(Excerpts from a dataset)
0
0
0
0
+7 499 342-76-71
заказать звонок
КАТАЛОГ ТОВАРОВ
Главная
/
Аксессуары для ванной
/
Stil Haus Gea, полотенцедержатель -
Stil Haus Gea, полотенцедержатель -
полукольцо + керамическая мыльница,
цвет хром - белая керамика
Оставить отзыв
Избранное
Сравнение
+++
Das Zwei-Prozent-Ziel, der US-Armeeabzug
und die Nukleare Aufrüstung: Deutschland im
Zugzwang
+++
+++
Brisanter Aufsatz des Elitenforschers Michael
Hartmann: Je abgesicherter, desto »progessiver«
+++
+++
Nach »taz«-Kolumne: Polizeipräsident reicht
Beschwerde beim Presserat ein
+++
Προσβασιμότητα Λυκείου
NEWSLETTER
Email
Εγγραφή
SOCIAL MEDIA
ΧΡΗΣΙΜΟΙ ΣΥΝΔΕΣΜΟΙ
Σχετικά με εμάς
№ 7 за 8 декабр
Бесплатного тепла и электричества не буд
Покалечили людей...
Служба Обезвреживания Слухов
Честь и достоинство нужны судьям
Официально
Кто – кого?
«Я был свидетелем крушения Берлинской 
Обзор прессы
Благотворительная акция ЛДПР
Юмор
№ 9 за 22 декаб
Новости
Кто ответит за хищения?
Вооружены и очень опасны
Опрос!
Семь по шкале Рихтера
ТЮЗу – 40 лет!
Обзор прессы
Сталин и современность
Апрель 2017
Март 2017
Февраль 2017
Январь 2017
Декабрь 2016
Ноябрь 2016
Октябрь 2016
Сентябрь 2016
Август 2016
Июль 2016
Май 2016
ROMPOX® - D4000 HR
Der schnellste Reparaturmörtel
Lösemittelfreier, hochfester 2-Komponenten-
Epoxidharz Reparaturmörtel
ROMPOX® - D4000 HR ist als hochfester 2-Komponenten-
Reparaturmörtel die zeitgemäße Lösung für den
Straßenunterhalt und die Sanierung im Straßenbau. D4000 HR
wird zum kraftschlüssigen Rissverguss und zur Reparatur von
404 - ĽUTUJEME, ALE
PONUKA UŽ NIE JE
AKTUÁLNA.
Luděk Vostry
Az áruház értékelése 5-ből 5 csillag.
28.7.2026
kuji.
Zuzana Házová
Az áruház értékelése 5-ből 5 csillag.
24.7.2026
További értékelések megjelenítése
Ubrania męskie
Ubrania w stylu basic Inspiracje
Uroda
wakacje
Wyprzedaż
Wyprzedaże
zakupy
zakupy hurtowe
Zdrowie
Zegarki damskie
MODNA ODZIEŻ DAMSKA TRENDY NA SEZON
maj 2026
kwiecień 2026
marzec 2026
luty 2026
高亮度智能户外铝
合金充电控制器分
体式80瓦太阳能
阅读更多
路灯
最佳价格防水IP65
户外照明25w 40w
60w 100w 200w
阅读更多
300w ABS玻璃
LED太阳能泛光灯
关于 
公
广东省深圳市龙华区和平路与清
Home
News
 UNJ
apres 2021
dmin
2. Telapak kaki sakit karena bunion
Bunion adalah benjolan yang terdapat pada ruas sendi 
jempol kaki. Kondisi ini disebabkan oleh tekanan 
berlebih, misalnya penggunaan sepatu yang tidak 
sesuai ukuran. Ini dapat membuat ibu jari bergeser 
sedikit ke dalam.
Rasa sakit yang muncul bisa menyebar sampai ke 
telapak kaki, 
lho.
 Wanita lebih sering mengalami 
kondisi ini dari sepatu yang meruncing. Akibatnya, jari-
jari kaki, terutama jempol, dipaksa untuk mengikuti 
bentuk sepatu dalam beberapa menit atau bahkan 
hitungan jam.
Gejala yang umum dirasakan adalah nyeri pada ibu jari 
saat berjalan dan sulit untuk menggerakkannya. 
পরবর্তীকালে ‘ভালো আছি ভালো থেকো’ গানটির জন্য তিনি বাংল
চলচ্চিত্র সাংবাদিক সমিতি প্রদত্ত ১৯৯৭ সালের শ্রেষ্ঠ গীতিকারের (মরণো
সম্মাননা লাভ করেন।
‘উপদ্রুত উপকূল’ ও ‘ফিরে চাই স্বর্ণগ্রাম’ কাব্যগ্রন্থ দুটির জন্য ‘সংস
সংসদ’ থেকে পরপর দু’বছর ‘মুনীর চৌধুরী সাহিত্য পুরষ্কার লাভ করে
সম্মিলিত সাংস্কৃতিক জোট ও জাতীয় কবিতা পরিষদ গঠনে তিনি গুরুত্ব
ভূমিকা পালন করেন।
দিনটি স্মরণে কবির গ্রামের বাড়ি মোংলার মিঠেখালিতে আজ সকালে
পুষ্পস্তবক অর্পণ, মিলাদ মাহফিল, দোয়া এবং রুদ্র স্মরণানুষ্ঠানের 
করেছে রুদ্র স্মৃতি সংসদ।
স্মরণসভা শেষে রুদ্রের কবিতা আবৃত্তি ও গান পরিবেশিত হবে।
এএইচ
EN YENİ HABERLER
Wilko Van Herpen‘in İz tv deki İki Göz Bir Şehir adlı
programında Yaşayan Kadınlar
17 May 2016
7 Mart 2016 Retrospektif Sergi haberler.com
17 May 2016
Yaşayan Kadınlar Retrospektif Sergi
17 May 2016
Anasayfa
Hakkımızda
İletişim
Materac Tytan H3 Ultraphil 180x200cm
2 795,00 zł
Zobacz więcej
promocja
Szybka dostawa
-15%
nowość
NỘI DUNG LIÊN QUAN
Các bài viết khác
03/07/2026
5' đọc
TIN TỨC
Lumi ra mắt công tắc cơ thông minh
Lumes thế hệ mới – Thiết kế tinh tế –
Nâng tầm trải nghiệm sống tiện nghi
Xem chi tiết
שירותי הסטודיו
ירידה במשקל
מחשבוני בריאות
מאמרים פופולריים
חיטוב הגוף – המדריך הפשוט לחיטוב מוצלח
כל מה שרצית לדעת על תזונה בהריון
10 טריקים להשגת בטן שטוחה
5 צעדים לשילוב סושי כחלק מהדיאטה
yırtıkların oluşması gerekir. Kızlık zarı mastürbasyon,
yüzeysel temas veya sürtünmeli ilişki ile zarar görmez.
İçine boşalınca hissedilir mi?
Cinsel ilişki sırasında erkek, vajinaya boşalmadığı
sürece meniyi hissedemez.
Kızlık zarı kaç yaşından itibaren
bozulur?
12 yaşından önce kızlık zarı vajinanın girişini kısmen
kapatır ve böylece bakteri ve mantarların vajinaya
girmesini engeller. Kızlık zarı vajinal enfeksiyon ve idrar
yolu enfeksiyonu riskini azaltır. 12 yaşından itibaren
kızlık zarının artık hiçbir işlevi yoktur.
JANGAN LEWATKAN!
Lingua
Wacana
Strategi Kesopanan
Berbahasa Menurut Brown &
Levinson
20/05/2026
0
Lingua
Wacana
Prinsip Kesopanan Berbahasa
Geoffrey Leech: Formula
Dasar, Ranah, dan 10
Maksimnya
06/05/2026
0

## Work request
Exact retyping of all the entries is required.

## Finished task
0
0
0
0
+7 499 342-76-71
заказать звонок
КАТАЛОГ ТОВАРОВ
Главная
/
Аксессуары для ванной
/
Stil Haus Gea, полотенцедержатель -
Stil Haus Gea, полотенцедержатель -
полукольцо + керамическая мыльница,
цвет хром - белая керамика
Оставить отзыв
Избранное
Сравнение
+++
Das Zwei-Prozent-Ziel, der US-Armeeabzug
und die Nukleare Aufrüstung: Deutschland im
Zugzwang
+++
+++
Brisanter Aufsatz des Elitenforschers Michael
Hartmann: Je abgesicherter, desto »progessiver«
+++
+++
Nach »taz«-Kolumne: Polizeipräsident reicht
Beschwerde beim Presserat ein
+++
Προσβασιμότητα Λυκείου
NEWSLETTER
Email
Εγγραφή
SOCIAL MEDIA
ΧΡΗΣΙΜΟΙ ΣΥΝΔΕΣΜΟΙ
Σχετικά με εμάς
№ 7 за 8 декабр
Бесплатного тепла и электричества не буд
Покалечили людей...
Служба Обезвреживания Слухов
Честь и достоинство нужны судьям
Официально
Кто – кого?
«Я был свидетелем крушения Берлинской 
Обзор прессы
Благотворительная акция ЛДПР
Юмор
№ 9 за 22 декаб
Новости
Кто ответит за хищения?
Вооружены и очень опасны
Опрос!
Семь по шкале Рихтера
ТЮЗу – 40 лет!
Обзор прессы
Сталин и современность
Апрель 2017
Март 2017
Февраль 2017
Январь 2017
Декабрь 2016
Ноябрь 2016
Октябрь 2016
Сентябрь 2016
Август 2016
Июль 2016
Май 2016
ROMPOX® - D4000 HR
Der schnellste Reparaturmörtel
Lösemittelfreier, hochfester 2-Komponenten-
Epoxidharz Reparaturmörtel
ROMPOX® - D4000 HR ist als hochfester 2-Komponenten-
Reparaturmörtel die zeitgemäße Lösung für den
Straßenunterhalt und die Sanierung im Straßenbau. D4000 HR
wird zum kraftschlüssigen Rissverguss und zur Reparatur von
404 - ĽUTUJEME, ALE
PONUKA UŽ NIE JE
AKTUÁLNA.
Luděk Vostry
Az áruház értékelése 5-ből 5 csillag.
28.7.2026
kuji.
Zuzana Házová
Az áruház értékelése 5-ből 5 csillag.
24.7.2026
További értékelések megjelenítése
Ubrania męskie
Ubrania w stylu basic Inspiracje
Uroda
wakacje
Wyprzedaż
Wyprzedaże
zakupy
zakupy hurtowe
Zdrowie
Zegarki damskie
MODNA ODZIEŻ DAMSKA TRENDY NA SEZON
maj 2026
kwiecień 2026
marzec 2026
luty 2026
高亮度智能户外铝
合金充电控制器分
体式80瓦太阳能
阅读更多
路灯
最佳价格防水IP65
户外照明25w 40w
60w 100w 200w
阅读更多
300w ABS玻璃
LED太阳能泛光灯
关于 
公
广东省深圳市龙华区和平路与清
Home
News
 UNJ
apres 2021
dmin
2. Telapak kaki sakit karena bunion
Bunion adalah benjolan yang terdapat pada ruas sendi 
jempol kaki. Kondisi ini disebabkan oleh tekanan 
berlebih, misalnya penggunaan sepatu yang tidak 
sesuai ukuran. Ini dapat membuat ibu jari bergeser 
sedikit ke dalam.
Rasa sakit yang muncul bisa menyebar sampai ke 
telapak kaki, 
lho.
 Wanita lebih sering mengalami 
kondisi ini dari sepatu yang meruncing. Akibatnya, jari-
jari kaki, terutama jempol, dipaksa untuk mengikuti 
bentuk sepatu dalam beberapa menit atau bahkan 
hitungan jam.
Gejala yang umum dirasakan adalah nyeri pada ibu jari 
saat berjalan dan sulit untuk menggerakkannya. 
পরবর্তীকালে ‘ভালো আছি ভালো থেকো’ গানটির জন্য তিনি বাংল
চলচ্চিত্র সাংবাদিক সমিতি প্রদত্ত ১৯৯৭ সালের শ্রেষ্ঠ গীতিকারের (মরণো
সম্মাননা লাভ করেন।
‘উপদ্রুত উপকূল’ ও ‘ফিরে চাই স্বর্ণগ্রাম’ কাব্যগ্রন্থ দুটির জন্য ‘সংস
সংসদ’ থেকে পরপর দু’বছর ‘মুনীর চৌধুরী সাহিত্য পুরষ্কার লাভ করে
সম্মিলিত সাংস্কৃতিক জোট ও জাতীয় কবিতা পরিষদ গঠনে তিনি গুরুত্ব
ভূমিকা পালন করেন।
দিনটি স্মরণে কবির গ্রামের বাড়ি মোংলার মিঠেখালিতে আজ সকালে
পুষ্পস্তবক অর্পণ, মিলাদ মাহফিল, দোয়া এবং রুদ্র স্মরণানুষ্ঠানের 
করেছে রুদ্র স্মৃতি সংসদ।
স্মরণসভা শেষে রুদ্রের কবিতা আবৃত্তি ও গান পরিবেশিত হবে।
এএইচ
EN YENİ HABERLER
Wilko Van Herpen‘in İz tv deki İki Göz Bir Şehir adlı
programında Yaşayan Kadınlar
17 May 2016
7 Mart 2016 Retrospektif Sergi haberler.com
17 May 2016
Yaşayan Kadınlar Retrospektif Sergi
17 May 2016
Anasayfa
Hakkımızda
İletişim
Materac Tytan H3 Ultraphil 180x200cm
2 795,00 zł
Zobacz więcej
promocja
Szybka dostawa
-15%
nowość
NỘI DUNG LIÊN QUAN
Các bài viết khác
03/07/2026
5' đọc
TIN TỨC
Lumi ra mắt công tắc cơ thông minh
Lumes thế hệ mới – Thiết kế tinh tế –
Nâng tầm trải nghiệm sống tiện nghi
Xem chi tiết
שירותי הסטודיו
ירידה במשקל
מחשבוני בריאות
מאמרים פופולריים
חיטוב הגוף – המדריך הפשוט לחיטוב מוצלח
כל מה שרצית לדעת על תזונה בהריון
10 טריקים להשגת בטן שטוחה
5 צעדים לשילוב סושי כחלק מהדיאטה
yırtıkların oluşması gerekir. Kızlık zarı mastürbasyon,
yüzeysel temas veya sürtünmeli ilişki ile zarar görmez.
İçine boşalınca hissedilir mi?
Cinsel ilişki sırasında erkek, vajinaya boşalmadığı
sürece meniyi hissedemez.
Kızlık zarı kaç yaşından itibaren
bozulur?
12 yaşından önce kızlık zarı vajinanın girişini kısmen
kapatır ve böylece bakteri ve mantarların vajinaya
girmesini engeller. Kızlık zarı vajinal enfeksiyon ve idrar
yolu enfeksiyonu riskini azaltır. 12 yaşından itibaren
kızlık zarının artık hiçbir işlevi yoktur.
JANGAN LEWATKAN!
Lingua
Wacana
Strategi Kesopanan
Berbahasa Menurut Brown &
Levinson
20/05/2026
0
Lingua
Wacana
Prinsip Kesopanan Berbahasa
Geoffrey Leech: Formula
Dasar, Ranah, dan 10
Maksimnya
06/05/2026
0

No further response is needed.